Martin de Porrès revient hâter sa béatification

Martin de Porrès, que ses frères surnomment « Martin de la compassion » – tant sa charité est universelle et agissante –, meurt au couvent dominicain de Lima le 3 novembre 1639. Très vite, sa béatification est demandée à Rome ; c’est alors une première, car Martin est métis. Pourtant, en 1664, le dossier n’a guère avancé. La faute en revient au frère Juan Vasquez, ancien assistant de Martin, qui se croit toujours tenu à une stricte discrétion s’agissant des prodiges continuels qui ont émaillé la vie de son ami, et au sujet desquels Martin lui demandait de garder le silence. Cette discrétion n’étant plus de mise, Martin revient par deux fois de l’autre monde l’inciter à dire tout ce qu’il a vu.
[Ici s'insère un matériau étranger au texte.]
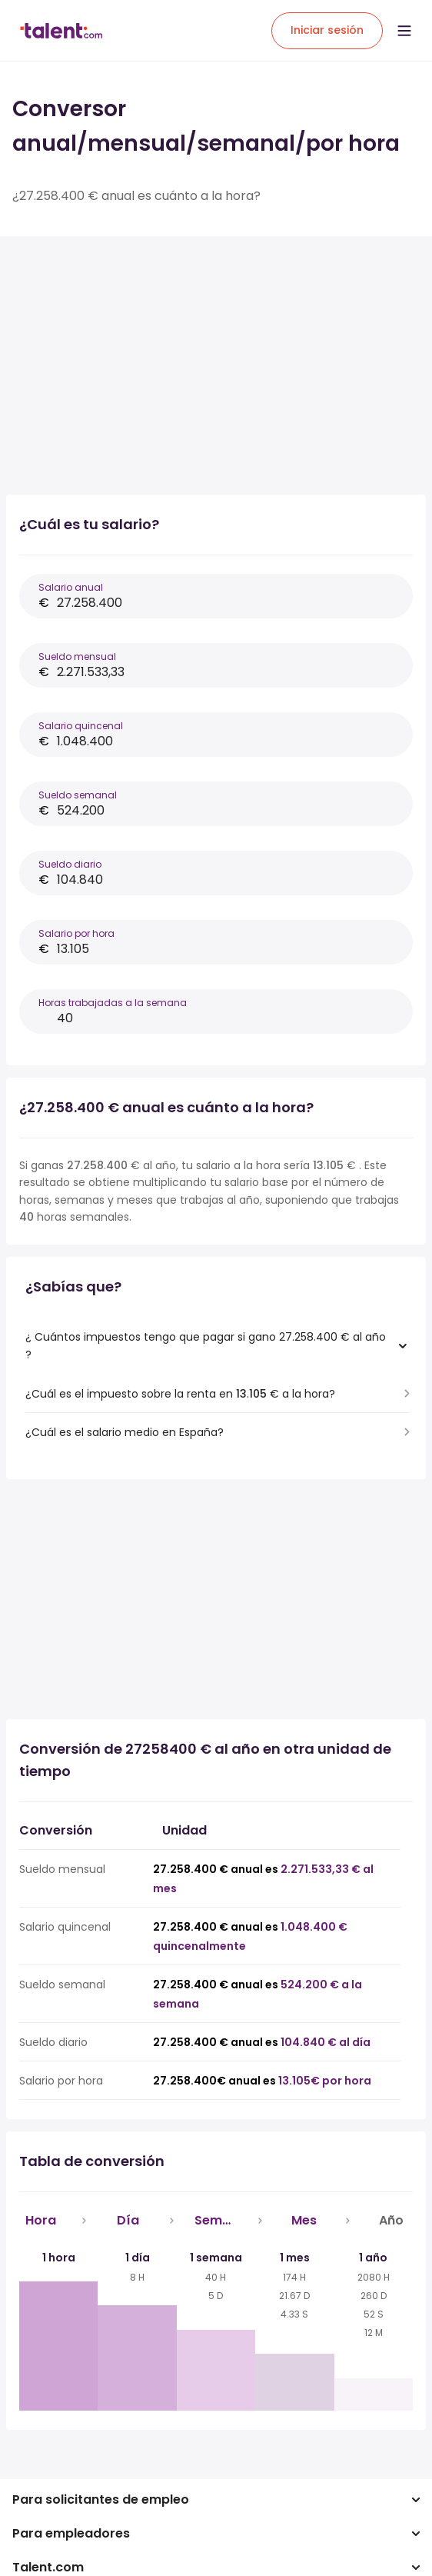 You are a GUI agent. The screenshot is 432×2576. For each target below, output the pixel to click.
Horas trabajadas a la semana (112, 1002)
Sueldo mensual (77, 656)
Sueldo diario (69, 864)
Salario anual (70, 587)
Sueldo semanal (77, 794)
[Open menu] (404, 31)
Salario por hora (76, 933)
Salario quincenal (80, 725) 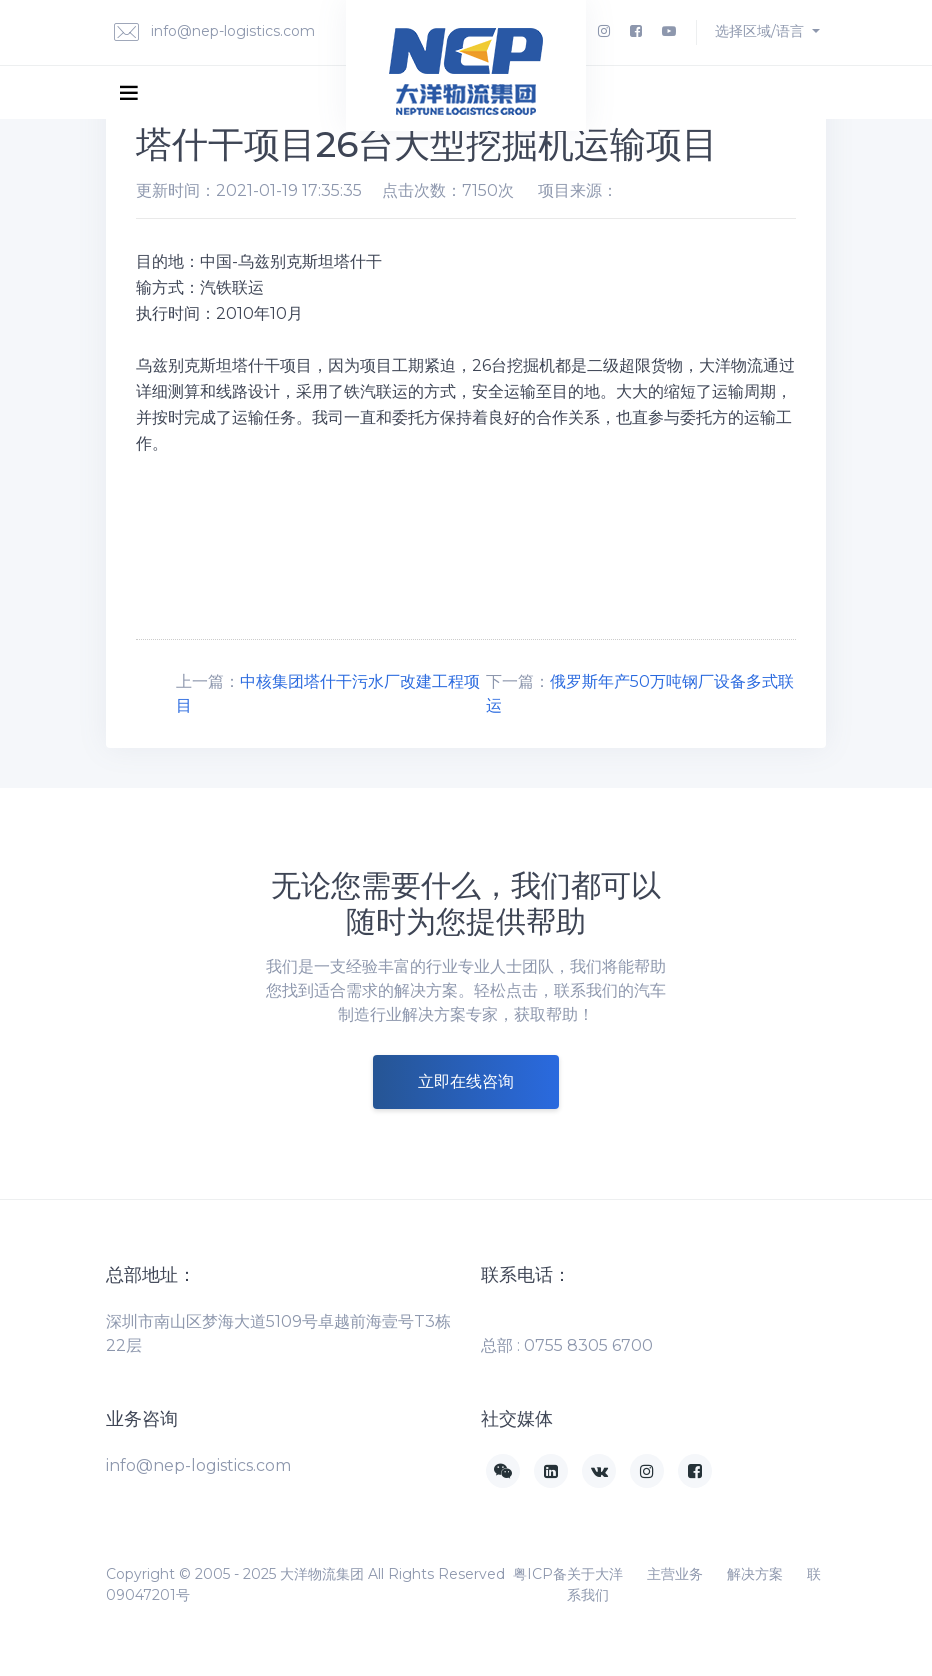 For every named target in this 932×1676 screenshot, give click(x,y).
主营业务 (675, 1574)
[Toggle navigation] (129, 92)
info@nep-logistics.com (214, 32)
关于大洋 (595, 1574)
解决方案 (755, 1574)
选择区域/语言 (761, 31) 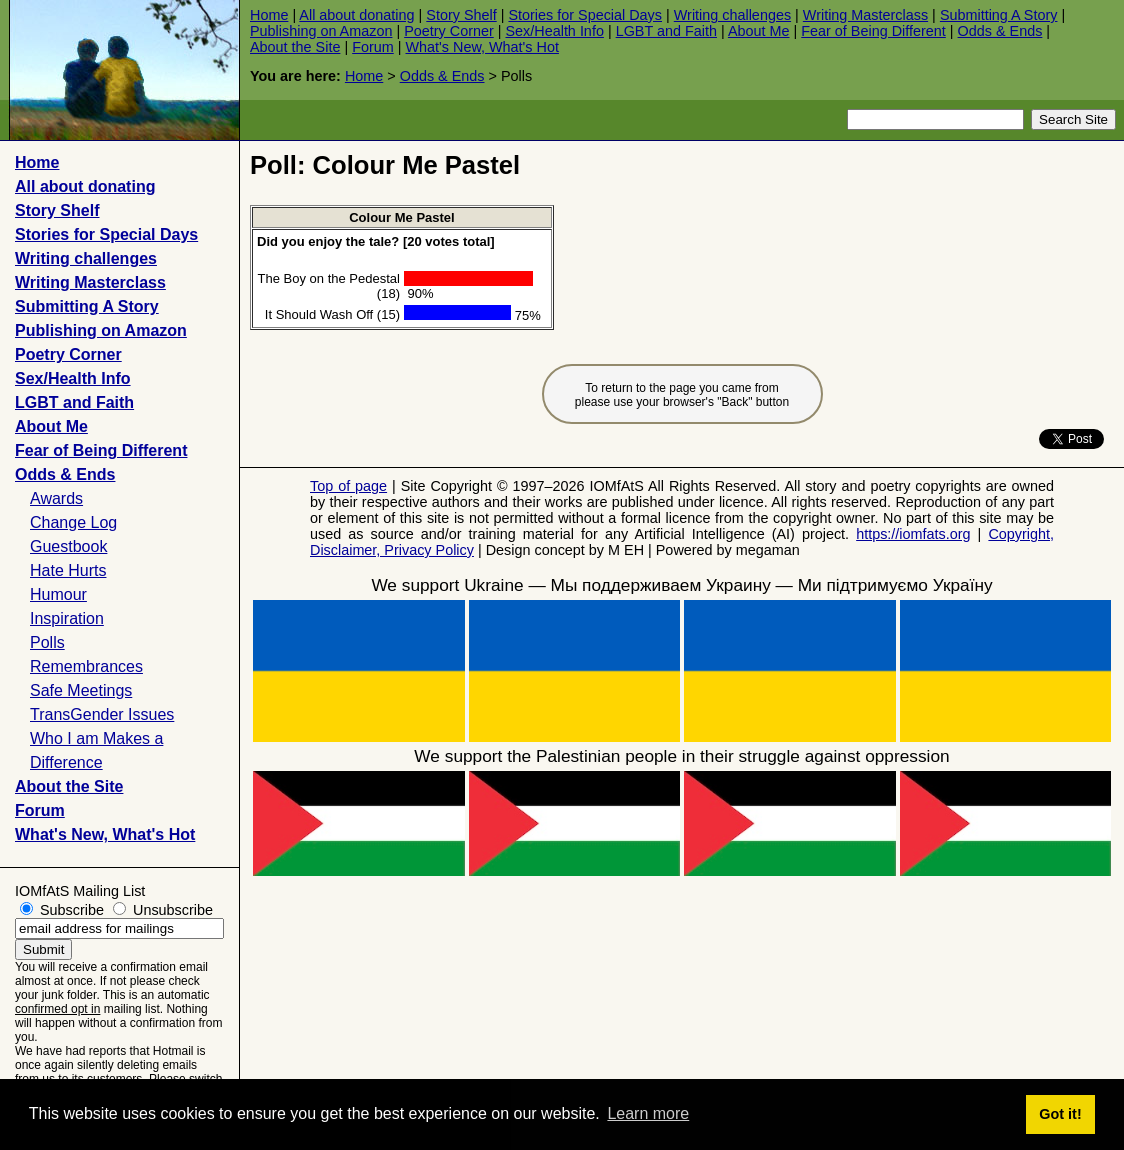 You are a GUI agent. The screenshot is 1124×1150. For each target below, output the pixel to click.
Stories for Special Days (585, 15)
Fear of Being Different (873, 31)
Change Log (73, 522)
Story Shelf (461, 15)
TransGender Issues (102, 714)
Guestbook (68, 546)
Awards (56, 498)
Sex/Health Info (554, 31)
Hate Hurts (68, 570)
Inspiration (67, 618)
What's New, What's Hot (481, 47)
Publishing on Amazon (321, 31)
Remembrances (86, 666)
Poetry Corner (449, 31)
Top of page (348, 486)
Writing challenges (732, 15)
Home (269, 15)
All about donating (356, 15)
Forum (373, 47)
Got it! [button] (1060, 1114)
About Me (759, 31)
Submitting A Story (999, 15)
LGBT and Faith (666, 31)
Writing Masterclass (865, 15)
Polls (47, 642)
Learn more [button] (648, 1113)
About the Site (295, 47)
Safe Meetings (81, 690)
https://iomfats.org (913, 534)
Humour (58, 594)
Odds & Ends (1000, 31)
Saint Martin de Porrès, vitrail de la cathédrale d'Iquitos, Pérou./ © AgainErick, CC BY-SA 3.0, via Wikimedia Commons
Saint Martin de Porrès, vitrail de la cathédrale d'Iquitos, Pérou./ © AgainErick, CC BY-SA 3.0, via Wikimedia Commons

Les raisons d'y croire :

  • Ces événements figurent dans l’enquête canonique concernant la cause de béatification de Martin de Porrès. Les dépositions sont recueillies sous la foi du serment le plus solennel, tout faux témoignage entraînant l’excommunication immédiate – sanction très grave, surtout à une époque où l’on ne plaisante pas avec les choses sacrées.
  • Frère Juan n’est pas un passionné de faits extraordinaires et ne cherche nullement à se faire valoir en les publiant ; c’est même tout le contraire, et il s’ingénie à ne rien dire aussi longtemps qu’il le peut.
  • Son sens critique ne l’a pas abandonné puisqu’il ne prend pas trop au sérieux la première manifestation de Martin, ayant des scrupules à dévoiler le secret promis autrefois. Il lui faut une seconde manifestation pour qu’il accepte de livrer un témoignage essentiel qui conduira à la béatification de son ami en 1837 et à sa canonisation en 1962.
  • Cette seconde apparition du défunt a lieu en plein jour, en pleine rue. Juan ne peut donc pas rêver, ni se tromper sur l’identité de celui qui se tient tout près de lui et qu’il reconnaît parfaitement, aussi stupéfiant que cela paraisse.
  • Parmi les faits extraordinaires de la vie de saint Martin de Porrès, on retient par exemple le don de bilocation : pour quiconque a besoin d’aide, il est là, secourable. Il est ainsi vu en Chine, au Vietnam, en Algérie, en France…

Synthèse :

Martin, né à Lima le 9 décembre 1579, est fils d’un noble, officier espagnol, don Juan de Porrès, et d’une esclave noire panaméenne affranchie, Anna Vélasquez. Il est encore tout petit lorsque son père les abandonne, sa mère, sa sœur et lui, laissant dans la misère, ces enfants à la peau trop sombre.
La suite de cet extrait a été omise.